Wednesday, February 26, 2014

Plan for a Long Job-Hunt

No, I am not saying that you will be unemployed for a long time. I am pointing out that you will be “on the market” for a long time—specifically, for rest of your working life.

Here’s why: 

According to JobVite, “75% of the U.S. labor force is on the job market.” Huh!? How can that be, if the current official unemployment rate for the U.S. is 6.6%? It’s because most of the people seeking jobs are currently employed.

The trend these days is to job-hop. Few people will stay at the same job for more than a handful of years. You will probably work for 20+ employers in your life, quite possibly in several different career areas.

There are lots more infographic numbers here that you can use to plan strategy—suggesting that LinkedIn is a good place to be, for example. But these numbers also mean that you can't say "whew! glad that's over with" once you find your first job. Think about job-hunting as a skill you need to learn and keep sharp for a lifetime.

Tuesday, February 25, 2014

Internships for Journalists

Okay: I am shamelessly passing along information from Yale University's Writing Center. But it's public knowledge on the web, and a great source of information!

There are some materials that require you to be a Yale student, and be able to say that to Yale alumni. But there's a lot of information that doesn't. And there's a whole bunch of internships for aspiring journalists all around the country--Alaska in the summertime, land of the Midnight Sun, anybody?

Cover your a...

Your application! What did you think I was going to write!?

Here's a good, solid one-shot "how to write a cover letter" that doesn't condescend, provide cookie-cutter formulas, or give you bad advice. And it has examples!

If you don't include a cover letter with your resume, you're losing an opportunity to make a case about what a great fit you are for the job. But a good cover letter is probably harder to write than a resume--because while a resume may have some recycled material (stuff you include on every version), a letter has to strike the reader as completely fresh writing.

Monday, February 24, 2014

Jobs for Justice at Open Buffalo

Thanks and a tip o' the hat to Joyce Tesar for this information!

Do you have a deep commitment to social change and share our vision for an open Buffalo? Do you want to work to promote workers’ rights, equitable economic development with shared community benefits, and economic justice for all?

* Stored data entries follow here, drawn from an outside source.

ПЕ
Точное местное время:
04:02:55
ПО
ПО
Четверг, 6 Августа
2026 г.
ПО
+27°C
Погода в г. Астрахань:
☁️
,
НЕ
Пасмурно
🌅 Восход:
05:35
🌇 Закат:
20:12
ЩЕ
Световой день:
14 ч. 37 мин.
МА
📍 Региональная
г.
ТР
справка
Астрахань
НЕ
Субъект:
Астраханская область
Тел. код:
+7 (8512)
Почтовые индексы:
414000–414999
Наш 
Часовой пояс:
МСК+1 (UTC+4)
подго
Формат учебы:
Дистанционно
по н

CEJ and Open Buffalo are hiring for several new positions.

CEJ is currently accepting applications for a Community Organizer. The CEJ Community Organizer will work in conjunction with Open Buffalo. The position will begin in the second quarter of 2014, with interviews starting in April. For more information and instructions on applying for this position, please view the job posting here.

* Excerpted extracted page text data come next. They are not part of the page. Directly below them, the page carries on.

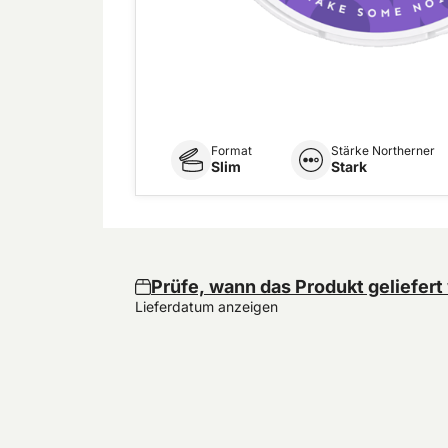
Format
Stärke Northerner
Slim
Stark
Prüfe, wann das Produkt geliefert
Lieferdatum anzeigen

Open Buffalo is accepting applications for the following positions:
Visit the Open Buffalo website to view these and other exciting opportunities with Open Buffalo partners: the Partnership for the Public Good, PUSH Buffalo, VOICE-Buffalo, and CEJ.

Jedi Job-Hunting Tricks

Here’s a great article from Harvard Business Review about how to make yourself do stuff you know you need to do—but that you just don’t feel like doing. Like…
  • Updating your LinkedIn profile
  • Polishing your resume
  • Networking
  • Visiting NU’s great Career Services folks
The article addresses three reasons we put things off, and ways you can understand and overcome the motivation problems.

Not your Granny's Scrapbook

The Women's Studies Program at Niagara University is pulling together a scrapbook of women's lives at NU. Remember the time when this was a "men only" seminary? Neither do I! But if we want to showcase women's contributions, who better to do it than us?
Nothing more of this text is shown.